(Page segmentation data)
>>>

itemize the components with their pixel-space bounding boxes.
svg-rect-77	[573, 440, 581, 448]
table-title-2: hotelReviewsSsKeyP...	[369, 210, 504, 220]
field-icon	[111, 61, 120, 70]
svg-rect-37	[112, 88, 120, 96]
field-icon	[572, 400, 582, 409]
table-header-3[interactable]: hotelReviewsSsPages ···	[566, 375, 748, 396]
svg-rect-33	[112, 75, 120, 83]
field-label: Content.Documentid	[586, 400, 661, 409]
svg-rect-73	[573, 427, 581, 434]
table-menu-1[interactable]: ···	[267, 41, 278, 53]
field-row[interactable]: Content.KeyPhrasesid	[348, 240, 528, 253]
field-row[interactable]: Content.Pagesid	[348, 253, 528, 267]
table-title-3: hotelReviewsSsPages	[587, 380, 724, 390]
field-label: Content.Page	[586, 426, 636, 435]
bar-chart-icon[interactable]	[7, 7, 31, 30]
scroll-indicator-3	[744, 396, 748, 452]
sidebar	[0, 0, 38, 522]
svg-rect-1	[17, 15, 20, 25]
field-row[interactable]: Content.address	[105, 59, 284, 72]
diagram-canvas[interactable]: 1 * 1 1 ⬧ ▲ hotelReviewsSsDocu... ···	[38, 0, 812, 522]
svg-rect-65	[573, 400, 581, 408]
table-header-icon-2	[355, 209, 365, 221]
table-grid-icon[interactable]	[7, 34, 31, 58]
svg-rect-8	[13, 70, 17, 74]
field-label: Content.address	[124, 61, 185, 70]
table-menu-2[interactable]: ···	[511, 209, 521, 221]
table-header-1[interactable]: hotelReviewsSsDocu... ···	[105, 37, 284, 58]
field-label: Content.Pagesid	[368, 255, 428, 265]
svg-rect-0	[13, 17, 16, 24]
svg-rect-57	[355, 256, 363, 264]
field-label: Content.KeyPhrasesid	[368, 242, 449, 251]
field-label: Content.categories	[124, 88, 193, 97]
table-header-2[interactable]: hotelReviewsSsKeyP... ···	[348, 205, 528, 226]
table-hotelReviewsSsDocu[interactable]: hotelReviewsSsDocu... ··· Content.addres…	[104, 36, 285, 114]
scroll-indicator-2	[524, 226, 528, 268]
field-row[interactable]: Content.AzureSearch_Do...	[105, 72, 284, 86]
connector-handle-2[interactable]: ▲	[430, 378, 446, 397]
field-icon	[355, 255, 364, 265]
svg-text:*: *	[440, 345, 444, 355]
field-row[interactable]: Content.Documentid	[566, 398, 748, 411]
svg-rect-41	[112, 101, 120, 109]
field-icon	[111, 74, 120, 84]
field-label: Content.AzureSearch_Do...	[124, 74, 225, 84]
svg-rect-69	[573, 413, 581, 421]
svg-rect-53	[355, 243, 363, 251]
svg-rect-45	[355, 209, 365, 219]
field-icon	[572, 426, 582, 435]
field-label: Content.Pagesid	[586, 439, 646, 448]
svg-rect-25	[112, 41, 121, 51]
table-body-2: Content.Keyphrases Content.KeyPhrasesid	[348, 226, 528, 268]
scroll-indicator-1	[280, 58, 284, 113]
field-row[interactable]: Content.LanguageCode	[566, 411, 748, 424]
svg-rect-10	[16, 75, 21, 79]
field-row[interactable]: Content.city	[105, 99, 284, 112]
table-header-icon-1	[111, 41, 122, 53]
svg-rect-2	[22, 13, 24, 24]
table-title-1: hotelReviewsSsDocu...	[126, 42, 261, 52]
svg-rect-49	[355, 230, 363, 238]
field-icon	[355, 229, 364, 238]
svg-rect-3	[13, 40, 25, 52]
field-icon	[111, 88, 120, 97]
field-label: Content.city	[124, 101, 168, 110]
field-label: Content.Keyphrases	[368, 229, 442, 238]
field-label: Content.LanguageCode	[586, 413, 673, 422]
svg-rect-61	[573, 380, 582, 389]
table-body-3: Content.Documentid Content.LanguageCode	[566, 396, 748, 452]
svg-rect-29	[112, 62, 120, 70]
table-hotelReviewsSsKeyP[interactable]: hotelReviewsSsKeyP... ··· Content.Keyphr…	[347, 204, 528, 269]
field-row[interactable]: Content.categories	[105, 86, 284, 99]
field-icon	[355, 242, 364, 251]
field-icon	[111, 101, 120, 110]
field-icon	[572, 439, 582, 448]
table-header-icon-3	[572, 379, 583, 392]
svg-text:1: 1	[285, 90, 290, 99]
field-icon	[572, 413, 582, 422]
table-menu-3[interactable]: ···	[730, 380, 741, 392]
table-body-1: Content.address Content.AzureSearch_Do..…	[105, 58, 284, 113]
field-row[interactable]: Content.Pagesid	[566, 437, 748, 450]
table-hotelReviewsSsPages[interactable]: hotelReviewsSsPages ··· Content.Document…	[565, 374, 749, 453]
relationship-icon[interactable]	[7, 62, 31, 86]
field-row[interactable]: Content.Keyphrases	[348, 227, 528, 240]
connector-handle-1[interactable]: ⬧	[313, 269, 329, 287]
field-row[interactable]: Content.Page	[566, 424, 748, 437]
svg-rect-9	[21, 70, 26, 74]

<<<

→ Requirement
Repeat the entries shown above, every one, word for word.

→ Exercise result
itemize the components with their pixel-space bounding boxes.
svg-rect-77	[573, 440, 581, 448]
table-title-2: hotelReviewsSsKeyP...	[369, 210, 504, 220]
field-icon	[111, 61, 120, 70]
svg-rect-37	[112, 88, 120, 96]
field-icon	[572, 400, 582, 409]
table-header-3[interactable]: hotelReviewsSsPages ···	[566, 375, 748, 396]
svg-rect-33	[112, 75, 120, 83]
field-label: Content.Documentid	[586, 400, 661, 409]
svg-rect-73	[573, 427, 581, 434]
table-menu-1[interactable]: ···	[267, 41, 278, 53]
field-row[interactable]: Content.KeyPhrasesid	[348, 240, 528, 253]
field-row[interactable]: Content.Pagesid	[348, 253, 528, 267]
table-title-3: hotelReviewsSsPages	[587, 380, 724, 390]
field-label: Content.Page	[586, 426, 636, 435]
bar-chart-icon[interactable]	[7, 7, 31, 30]
scroll-indicator-3	[744, 396, 748, 452]
sidebar	[0, 0, 38, 522]
svg-rect-1	[17, 15, 20, 25]
field-row[interactable]: Content.address	[105, 59, 284, 72]
diagram-canvas[interactable]: 1 * 1 1 ⬧ ▲ hotelReviewsSsDocu... ···	[38, 0, 812, 522]
svg-rect-65	[573, 400, 581, 408]
table-header-icon-2	[355, 209, 365, 221]
table-grid-icon[interactable]	[7, 34, 31, 58]
svg-rect-8	[13, 70, 17, 74]
field-label: Content.address	[124, 61, 185, 70]
table-menu-2[interactable]: ···	[511, 209, 521, 221]
table-header-1[interactable]: hotelReviewsSsDocu... ···	[105, 37, 284, 58]
field-label: Content.Pagesid	[368, 255, 428, 265]
svg-rect-0	[13, 17, 16, 24]
svg-rect-57	[355, 256, 363, 264]
field-label: Content.KeyPhrasesid	[368, 242, 449, 251]
field-label: Content.categories	[124, 88, 193, 97]
table-header-2[interactable]: hotelReviewsSsKeyP... ···	[348, 205, 528, 226]
table-hotelReviewsSsDocu[interactable]: hotelReviewsSsDocu... ··· Content.addres…	[104, 36, 285, 114]
scroll-indicator-2	[524, 226, 528, 268]
field-row[interactable]: Content.AzureSearch_Do...	[105, 72, 284, 86]
connector-handle-2[interactable]: ▲	[430, 378, 446, 397]
field-icon	[355, 255, 364, 265]
svg-text:*: *	[440, 345, 444, 355]
field-row[interactable]: Content.Documentid	[566, 398, 748, 411]
svg-rect-41	[112, 101, 120, 109]
field-icon	[111, 74, 120, 84]
field-label: Content.AzureSearch_Do...	[124, 74, 225, 84]
svg-rect-69	[573, 413, 581, 421]
svg-rect-53	[355, 243, 363, 251]
svg-rect-45	[355, 209, 365, 219]
field-icon	[572, 426, 582, 435]
field-label: Content.Pagesid	[586, 439, 646, 448]
svg-rect-25	[112, 41, 121, 51]
table-body-2: Content.Keyphrases Content.KeyPhrasesid	[348, 226, 528, 268]
scroll-indicator-1	[280, 58, 284, 113]
field-row[interactable]: Content.LanguageCode	[566, 411, 748, 424]
svg-rect-10	[16, 75, 21, 79]
field-row[interactable]: Content.city	[105, 99, 284, 112]
table-header-icon-1	[111, 41, 122, 53]
svg-rect-2	[22, 13, 24, 24]
table-title-1: hotelReviewsSsDocu...	[126, 42, 261, 52]
svg-rect-49	[355, 230, 363, 238]
field-icon	[355, 229, 364, 238]
svg-rect-3	[13, 40, 25, 52]
field-icon	[111, 88, 120, 97]
field-label: Content.city	[124, 101, 168, 110]
field-label: Content.Keyphrases	[368, 229, 442, 238]
field-label: Content.LanguageCode	[586, 413, 673, 422]
svg-rect-61	[573, 380, 582, 389]
table-body-3: Content.Documentid Content.LanguageCode	[566, 396, 748, 452]
svg-rect-29	[112, 62, 120, 70]
table-hotelReviewsSsKeyP[interactable]: hotelReviewsSsKeyP... ··· Content.Keyphr…	[347, 204, 528, 269]
field-row[interactable]: Content.categories	[105, 86, 284, 99]
field-icon	[355, 242, 364, 251]
field-icon	[111, 101, 120, 110]
field-icon	[572, 439, 582, 448]
table-header-icon-3	[572, 379, 583, 392]
svg-text:1: 1	[285, 90, 290, 99]
field-icon	[572, 413, 582, 422]
table-menu-3[interactable]: ···	[730, 380, 741, 392]
table-body-1: Content.address Content.AzureSearch_Do..…	[105, 58, 284, 113]
field-row[interactable]: Content.Pagesid	[566, 437, 748, 450]
table-hotelReviewsSsPages[interactable]: hotelReviewsSsPages ··· Content.Document…	[565, 374, 749, 453]
relationship-icon[interactable]	[7, 62, 31, 86]
field-row[interactable]: Content.Keyphrases	[348, 227, 528, 240]
connector-handle-1[interactable]: ⬧	[313, 269, 329, 287]
field-row[interactable]: Content.Page	[566, 424, 748, 437]
svg-rect-9	[21, 70, 26, 74]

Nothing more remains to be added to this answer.